Your task: The records beneath should be printed exactly, and the pictures are to be left out.

Provided data:
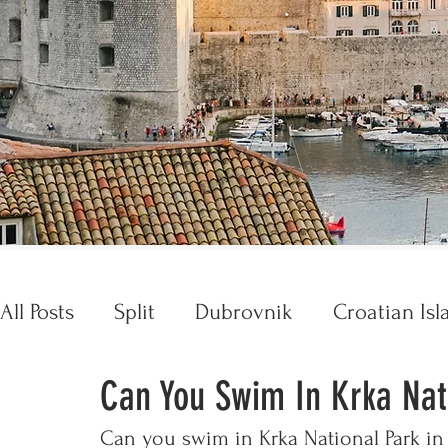
All Posts
Split
Dubrovnik
Croatian Isl
Can You Swim In Krka Nat
Croatia Essentials
Opatija
Trogir
Can you swim in Krka National Park in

Written response:
All Posts
Split
Dubrovnik
Croatian Isl
Can You Swim In Krka Nat
Croatia Essentials
Opatija
Trogir
Can you swim in Krka National Park in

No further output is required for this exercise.